Chemical peels provide potential benefits to acne-prone skin, such as:

  • Lighter areas having dark spots
  • Smoother skin tone and texture
  • Unclogged pores, helping prevent any future breakouts

Following a rule of thumb, chemical peels are not best used for either depressed or severely raised scars. Choosing the right chemical peel type may become a challenging task, especially solutions potentially go wrong and become too harsh. But with proper knowledge about the different chemical peels, you can be guaranteed your skin’s protection.

Chemical Peeling at Home

  • Follow instructions as directed on the product’s directions. These steps are essential when it comes to timing. First, a patch test needs to be done before using the product. Protect your eyes and lips during this test.
  • Clean your skin using a neutral cleanser and avoid other unprescribed acids and active ingredients.
  • Prepare your skin with the help of a pH solution to ensure your skin gets cleaned and has a balanced optimal surface.
  • Start applying the chemical peel solution, working from your forehead down to your chin.
  • Depending on the product instructions, wait at least 3–10 minutes. If it’s your first time, begin on the lower end of time.
  • Use warm water and a neutral cleaner and wash off the chemical peel solution. Follow these provided instructions as some products may have determined whether or not you are required to wash off after. By doing so, it may reactivate the chemical peel. Follow the instructions provided on your product.
  • Dry and follow up using neutral moisturizers. Make sure not to use retinoids or acids.
  • Repeat these steps next week. No downtime after at-home chemical peels is usually necessary. Still, be vigilant with your moisturizing, sun protection, and exercise avoidance within the next 24 hours.

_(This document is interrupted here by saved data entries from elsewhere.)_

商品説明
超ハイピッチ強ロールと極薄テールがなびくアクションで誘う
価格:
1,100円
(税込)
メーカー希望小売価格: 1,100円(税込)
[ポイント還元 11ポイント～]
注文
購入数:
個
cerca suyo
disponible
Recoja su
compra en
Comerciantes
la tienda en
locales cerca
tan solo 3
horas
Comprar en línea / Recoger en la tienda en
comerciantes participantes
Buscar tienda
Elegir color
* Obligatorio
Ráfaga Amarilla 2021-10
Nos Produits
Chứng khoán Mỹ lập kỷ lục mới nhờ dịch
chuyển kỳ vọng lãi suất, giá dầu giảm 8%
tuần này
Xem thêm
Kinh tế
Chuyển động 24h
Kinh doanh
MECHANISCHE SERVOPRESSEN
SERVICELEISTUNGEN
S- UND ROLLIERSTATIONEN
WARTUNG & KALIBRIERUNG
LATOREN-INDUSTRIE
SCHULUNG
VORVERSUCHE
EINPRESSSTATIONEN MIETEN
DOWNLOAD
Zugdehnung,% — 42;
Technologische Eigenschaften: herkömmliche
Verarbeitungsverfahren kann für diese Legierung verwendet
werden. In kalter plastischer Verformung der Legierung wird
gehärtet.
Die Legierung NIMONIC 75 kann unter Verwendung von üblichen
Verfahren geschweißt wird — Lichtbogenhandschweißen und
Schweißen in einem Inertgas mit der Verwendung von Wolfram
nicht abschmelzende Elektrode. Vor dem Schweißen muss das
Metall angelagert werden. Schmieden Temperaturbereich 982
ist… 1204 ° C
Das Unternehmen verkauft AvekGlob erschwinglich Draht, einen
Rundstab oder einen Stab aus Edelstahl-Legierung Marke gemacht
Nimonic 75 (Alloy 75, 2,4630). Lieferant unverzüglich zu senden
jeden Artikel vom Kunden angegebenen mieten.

Final Thoughts on Chemical Peels

Chemical peels can drastically change the way you see yourself in the mirror or how you flaunt and flatter other parts of your body to other people. Get your confidence back and battle acne scars using this skin procedure. Take advantage of what chemical peels can offer and reap the benefits against what was sawn on your skin.

Do you want to experience chemical peels for your acne scars? You’re in luck. Our amazing friends at Go Flawless Now Medical Aesthetics can help you with your acne scar issue and any other skin concern today. Visit them now!